Mengapa Erdogan yang begitu perkasa, yang terlihat seolah sulit ditaklukkan, yang kerap disebut-sebut sebagai politisi paling dominan di negerinya setelah pendiri Turki modern dan pendiri CHP, Mustafa Kemal Ataturk, bisa tumbang di Istanbul? Ada beberapa faktor, seperti dilansir salah satu media utama Turki, Hurriyet, antara lain terbentuknya koalisi kubu sekuler, Kurdi, dan sebagian massa AKP loyalis tokoh-tokoh yang berseberangan dengan Erdogan, seperti mantan Presiden Abdullah Gul dan mantan Menlu Ahmet Davutoglu.
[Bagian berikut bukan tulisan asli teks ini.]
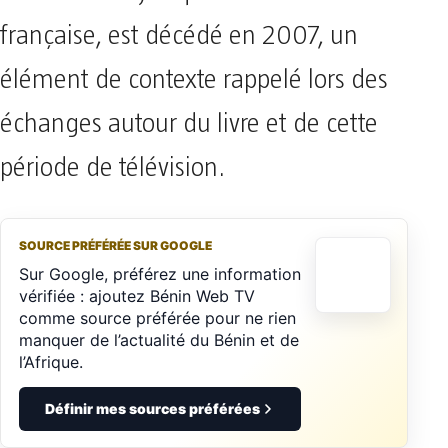
française, est décédé en 2007, un
élément de contexte rappelé lors des
échanges autour du livre et de cette
période de télévision.
SOURCE PRÉFÉRÉE SUR GOOGLE
Sur Google, préférez une information
vérifiée : ajoutez Bénin Web TV
comme source préférée pour ne rien
manquer de l’actualité du Bénin et de
l’Afrique.
Définir mes sources préférées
Ada semacam kesadaran kolektif yang menyatukan mereka bahwa digelarnya pemilu ulang oleh KPU—tak lepas dari tekanan Erdogan dan AKP yang berkuasa—dilihat sebagai bentuk penzaliman terhadap Imamoglu dan demokrasi. Kondisi ekonomi Turki yang saat ini tengah terpuruk menambah kesadaran kolektif mereka menumbangkan kandidat AKP.
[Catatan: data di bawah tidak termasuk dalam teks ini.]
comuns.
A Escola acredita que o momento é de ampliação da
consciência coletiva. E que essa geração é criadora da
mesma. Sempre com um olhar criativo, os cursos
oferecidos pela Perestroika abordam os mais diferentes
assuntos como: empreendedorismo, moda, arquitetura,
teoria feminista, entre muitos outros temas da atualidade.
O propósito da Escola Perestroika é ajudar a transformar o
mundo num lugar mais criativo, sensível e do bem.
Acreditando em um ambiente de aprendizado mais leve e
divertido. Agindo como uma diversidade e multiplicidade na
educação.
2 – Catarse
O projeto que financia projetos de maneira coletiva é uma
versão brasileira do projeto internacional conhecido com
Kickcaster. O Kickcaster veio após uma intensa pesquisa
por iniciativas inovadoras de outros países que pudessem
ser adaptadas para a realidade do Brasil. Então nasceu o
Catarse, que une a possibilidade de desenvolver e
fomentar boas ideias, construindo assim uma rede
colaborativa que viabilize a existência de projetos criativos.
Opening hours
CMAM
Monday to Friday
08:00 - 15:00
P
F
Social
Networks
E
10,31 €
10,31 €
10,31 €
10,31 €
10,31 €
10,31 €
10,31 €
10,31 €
Kita bisa merasakan betapa sengitnya persaingan memperebutkan supremasi politik di Istanbul. Meski demikian, ada pelajaran positif yang bisa dipetik dari persaingan itu, yakni sikap respek. Tanpa menunggu pengumuman hasil resmi KPU, Erdogan ataupun Yildirim segera mengakui kekalahan dan memberikan ucapan selamat pada Imamoglu.